In this beautiful age of HGTV, DIY everything, and I-can-so-do-that-myself Pinterest finds, if you have the time, you can do anything! Okay, maybe not anything, but DIY is sure easier thanks to the internet. So, I found myself pinning some awesome crafts and thought to myself, if I can find the items that I will refinish and make my own on sites like Let Go, Craigslist, or Varage Sale, I'll be set! Although, what I found when I started my search was that people have forgotten the most basic hand-me-down rules for selling their crap.
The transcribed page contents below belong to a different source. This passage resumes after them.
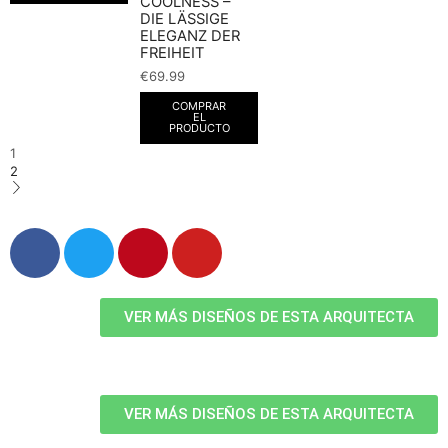
COOLNESS –
DIE LÄSSIGE
ELEGANZ DER
FREIHEIT
€
69.99
COMPRAR
EL
PRODUCTO
1
2
VER MÁS DISEÑOS DE ESTA ARQUITECTA
VER MÁS DISEÑOS DE ESTA ARQUITECTA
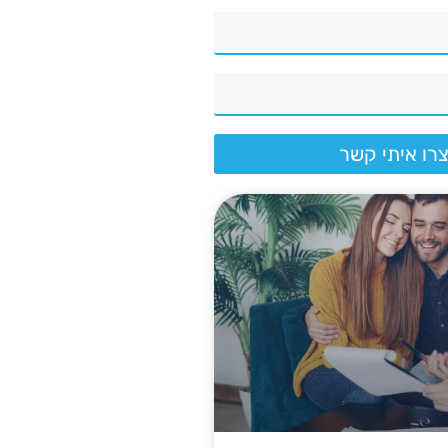
רו איתי קשר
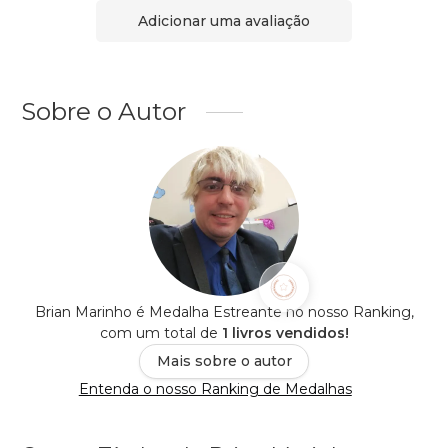
Adicionar uma avaliação
Sobre o Autor
Brian Marinho é Medalha Estreante no nosso Ranking,
com um total de
1 livros vendidos!
Mais sobre o autor
Entenda o nosso Ranking de Medalhas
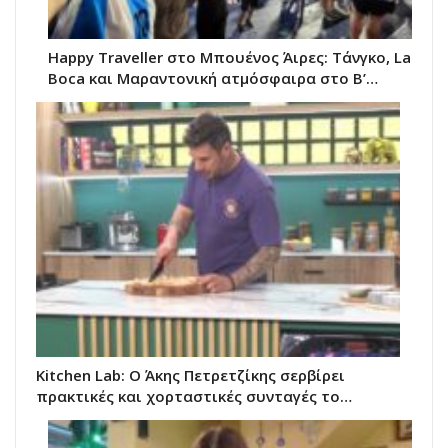
Happy Traveller στο Μπουένος Άιρες: Τάνγκο, La
Boca και Μαραντονική ατμόσφαιρα στο Β’…
Kitchen Lab: Ο Άκης Πετρετζίκης σερβίρει
πρακτικές και χορταστικές συνταγές το…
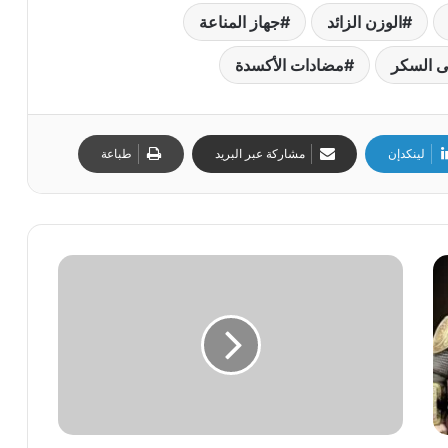
الوزن الزائد
جهاز المناعة
 السكر
مضادات الأكسدة
لينكدإن
مشاركة عبر البريد
طباعة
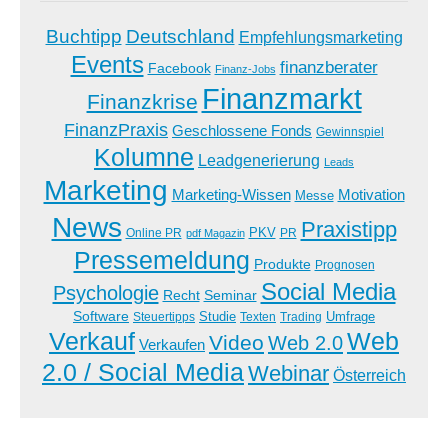
Buchtipp
Deutschland
Empfehlungsmarketing
Events
finanzberater
Facebook
Finanz-Jobs
Finanzmarkt
Finanzkrise
FinanzPraxis
Geschlossene Fonds
Gewinnspiel
Kolumne
Leadgenerierung
Leads
Marketing
Marketing-Wissen
Motivation
Messe
News
Praxistipp
PKV
Online PR
PR
pdf Magazin
Pressemeldung
Produkte
Prognosen
Social Media
Psychologie
Recht
Seminar
Software
Studie
Steuertipps
Trading
Umfrage
Texten
Verkauf
Web
Video
Web 2.0
Verkaufen
2.0 / Social Media
Webinar
Österreich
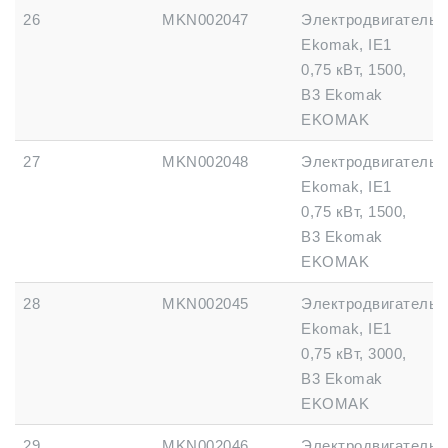
26
MKN002047
Электродвигатель
Ekomak, IE1
0,75 кВт, 1500,
B3 Ekomak
EKOMAK
27
MKN002048
Электродвигатель
Ekomak, IE1
0,75 кВт, 1500,
B3 Ekomak
EKOMAK
28
MKN002045
Электродвигатель
Ekomak, IE1
0,75 кВт, 3000,
B3 Ekomak
EKOMAK
29
MKN002046
Электродвигатель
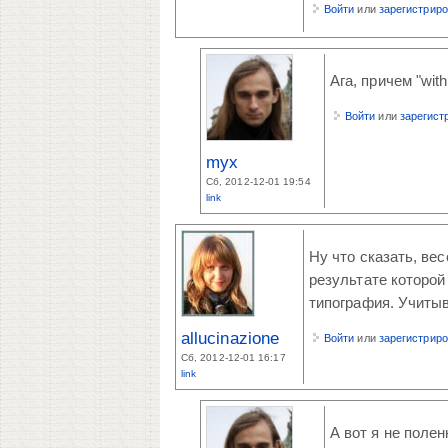
Войти
или
зарегистрир
Ага, причем "wit
Войти
или
зарегист
myx
Сб, 2012-12-01 19:54
link
Ну что сказать, ве
результате которой
типография. Учитыв
allucinazione
Войти
или
зарегистрир
Сб, 2012-12-01 16:17
link
А вот я не полен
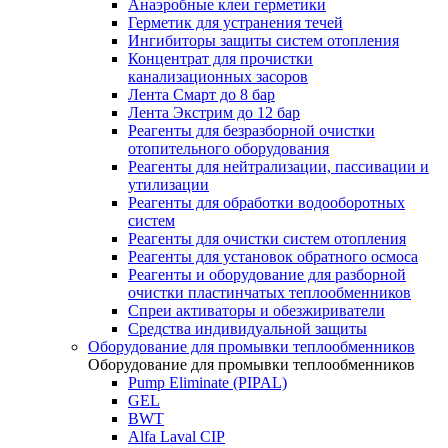
Анаэробные клеи герметики
Герметик для устранения течей
Ингибиторы защиты систем отопления
Концентрат для прочистки
канализационных засоров
Лента Смарт до 8 бар
Лента Экстрим до 12 бар
Реагенты для безразборной очистки
отопительного оборудования
Реагенты для нейтрализации, пассивации и
утилизации
Реагенты для обработки водооборотных
систем
Реагенты для очистки систем отопления
Реагенты для установок обратного осмоса
Реагенты и оборудование для разборной
очистки пластинчатых теплообменников
Спреи активаторы и обезжириватели
Средства индивидуальной защиты
Оборудование для промывки теплообменников
Оборудование для промывки теплообменников
Pump Eliminate (PIPAL)
GEL
BWT
Alfa Laval CIP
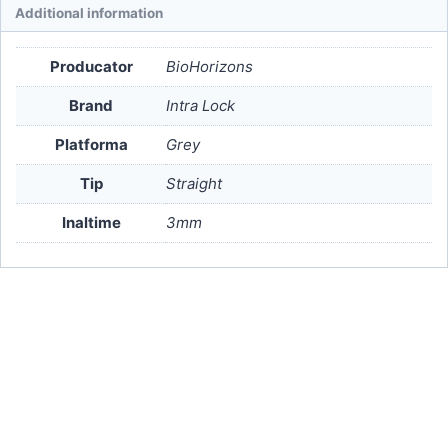
Additional information
Producator
BioHorizons
Brand
Intra Lock
Platforma
Grey
Tip
Straight
Inaltime
3mm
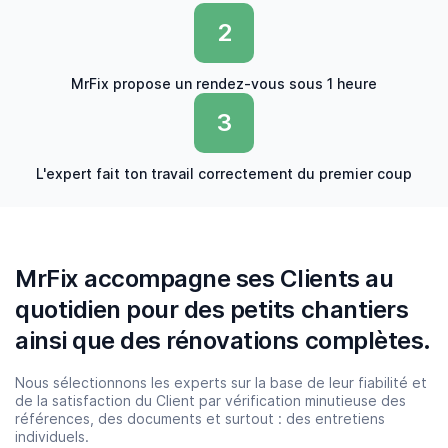
2
MrFix propose un rendez-vous sous 1 heure
3
L'expert fait ton travail correctement du premier coup
MrFix accompagne ses Clients au
quotidien pour des petits chantiers
ainsi que des rénovations complètes.
Nous sélectionnons les experts sur la base de leur fiabilité et
de la satisfaction du Client par vérification minutieuse des
références, des documents et surtout : des entretiens
individuels.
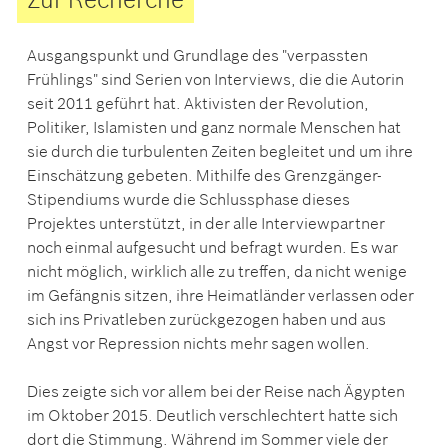
Ausgangspunkt und Grundlage des "verpassten
Frühlings" sind Serien von Interviews, die die Autorin
seit 2011 geführt hat. Aktivisten der Revolution,
Politiker, Islamisten und ganz normale Menschen hat
sie durch die turbulenten Zeiten begleitet und um ihre
Einschätzung gebeten. Mithilfe des Grenzgänger-
Stipendiums wurde die Schlussphase dieses
Projektes unterstützt, in der alle Interviewpartner
noch einmal aufgesucht und befragt wurden. Es war
nicht möglich, wirklich alle zu treffen, da nicht wenige
im Gefängnis sitzen, ihre Heimatländer verlassen oder
sich ins Privatleben zurückgezogen haben und aus
Angst vor Repression nichts mehr sagen wollen.
Dies zeigte sich vor allem bei der Reise nach Ägypten
im Oktober 2015. Deutlich verschlechtert hatte sich
dort die Stimmung. Während im Sommer viele der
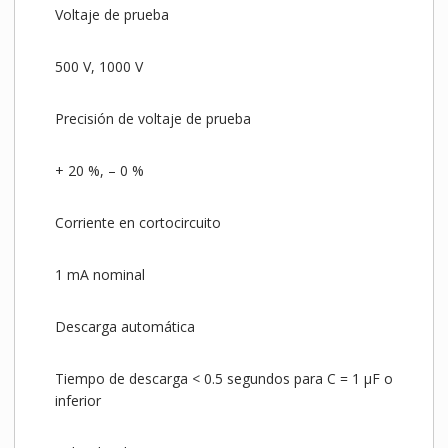
Voltaje de prueba
500 V, 1000 V
Precisión de voltaje de prueba
+ 20 %, – 0 %
Corriente en cortocircuito
1 mA nominal
Descarga automática
Tiempo de descarga < 0.5 segundos para C = 1 µF o
inferior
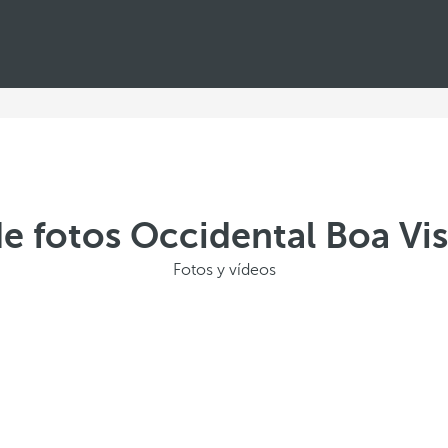
de fotos Occidental Boa Vi
Fotos y vídeos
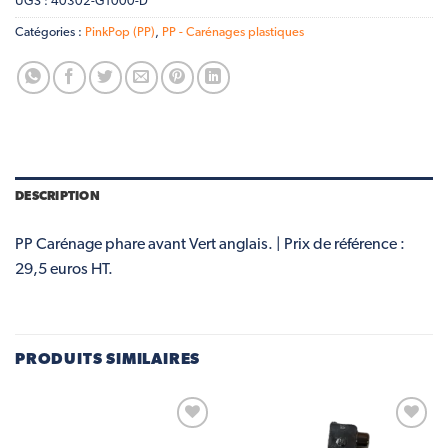
UGS :
40302-G1000-D
Catégories :
PinkPop (PP)
,
PP - Carénages plastiques
DESCRIPTION
PP Carénage phare avant Vert anglais. | Prix de référence :
29,5 euros HT.
PRODUITS SIMILAIRES
Add to
Add to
1. Selling your "new" crap.
If it is not in its original packaging, its not new. Give it up. You are not going to get full price (or even above retail for those of you who are really disturbed) for the item you bought and couldn't return. If it is brand new, sure, knock off about 5-10% and sell it with your big "Brand New" advertisement. But trying to get full price is just silly. I will march my happy ass down to Best Buy and buy it with the warrantee rather than meeting up with you in a sketchy parking lot.
2. Used Crap.
I get that you paid $1500 for it in 1996. But, its 2017 and bringing it down by $300 is going to get you nowhere. Of course depending on the item, if it is a collectible and now worth $2000, sell it for $2000. TO A COLLECTOR. Get it off the thrift sites. We are here for a deal. I expect everything to be at least 50-75% off its original price, but I really shoot for 75-90% off. This is second-hand selling and buying 101. Your "gently used" mattress filled with your dead skin cells is not worth the 10% off your listing it for. Unless you want to keep it. Then again, get it off the site. Before you post, think to yourself, if you walked into the Salvation Army store and saw your item for what you have it posted for, what would you do? If your answer is leave the store, then lower your price. One man's trash is another man's treasure, but that treasure has a price limit.
3. But the crap has sentimental value.
Not to me there isn't. I don't look at that tattered old dresser and see years of my babies' laughter and memories. I see a tattered dresser whose dings I need to sand down and spend hours priming, staining and adding new hardware to. So unless I can buy it and all the supplies I need for the redo cheaper than buying it brand new, its a waste of my time and energy. The downside is, we both lost out because you couldn't cut the cord.
4. Final Words.
If you threw it in the garage sale pile, you don't need or want it anymore. If you can make a couple of bucks off of it, its better than deciding to wait for a better time to sell it. Three years later, it will have built a nice stack of dust on it in your cabinet and become so irrelevant that you finally decide to just donate it. Trust me, I practice what I preach and I always have a successful purchase. So, get on my band wagon thrifty sellers! Your buyers are trying to make successful Pinterest fails!